On Sunday 29th March local volunteers joined forces with members of Tangaroa Blue Foundation, Friends of Westgate Park, Beach Patrol and Port Phillip EcoCentre to clean-up the banks of the Yarra River in Westgate Park. Sponsored by Phoenix Drinks through their ‘Love Your Beach Clean-Up Series’, and supported by the Rotary Club of Albert Park who treated volunteers to a free BBQ lunch, the day gave an opportunity for people to explore the beauty of Westgate Park as well as volunteer to help address the issue of marine debris.
This stretch of the Yarra River is just a couple of kilometres from where it flows into Port Phillip Bay, so it is important for clean-up events like this to not only remove as much litter from the environment as possible, but to also look at the main sources of where it’s all coming from.
Using the Australian Marine Debris Initiative data sheets, volunteers were able to weigh and count the different types of litter collected over the three hour clean-up period. In total 39 clean-up bags were filled, weighing a massive 321kg from just 500m of foreshore – and just a note that the Friends of Westgate Park had
cleaned this area on Clean Up Australia Day just 3 weeks ago! Top items found today included 309 plastic drink bottles, 124 plastic shopping bags, 631 plastic food packages, 327 plastic lids and bottletops, 75 bait bags, 1237m of fishing line, 791 plastic film remnants, 16 syringes, 5236 polystyrene pieces, 217 tissues & toilet paper, 202 aluminium cans and 355 cardboard food packages.
Both the Yarra River and Port Phillip Bay are unique environments, as they aren’t impacted by marine debris flowing across the oceans from international sources.

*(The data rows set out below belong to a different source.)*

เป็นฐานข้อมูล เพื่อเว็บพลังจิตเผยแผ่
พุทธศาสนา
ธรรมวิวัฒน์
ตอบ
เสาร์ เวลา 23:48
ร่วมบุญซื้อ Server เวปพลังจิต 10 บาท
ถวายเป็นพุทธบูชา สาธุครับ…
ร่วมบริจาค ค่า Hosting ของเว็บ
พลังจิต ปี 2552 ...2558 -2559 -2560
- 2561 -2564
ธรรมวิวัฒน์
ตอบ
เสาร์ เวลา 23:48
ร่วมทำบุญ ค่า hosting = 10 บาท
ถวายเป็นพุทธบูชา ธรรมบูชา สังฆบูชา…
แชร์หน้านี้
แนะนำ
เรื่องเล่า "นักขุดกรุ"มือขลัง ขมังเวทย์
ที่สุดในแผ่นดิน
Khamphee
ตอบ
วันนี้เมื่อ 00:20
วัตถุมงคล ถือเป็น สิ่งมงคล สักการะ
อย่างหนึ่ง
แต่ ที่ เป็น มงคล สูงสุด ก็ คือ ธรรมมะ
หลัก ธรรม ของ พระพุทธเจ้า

Instead, every piece of litter removed today came from a local source – from litter on roads washing down stormwater drains all over Melbourne, to fishers leaving their gear along the foreshore, to visitors flicking their cigarette butts into the river, and even plastic resin pellets flowing out from industrial areas. And while this isn’t a good look for Melbournites, it at least gives us a chance to address the problem as we are dealing with all local sources – all we need is a pretty easy behaviour change – your rubbish is your responsibility – dispose of it in a bin – not into the environment – problem solved!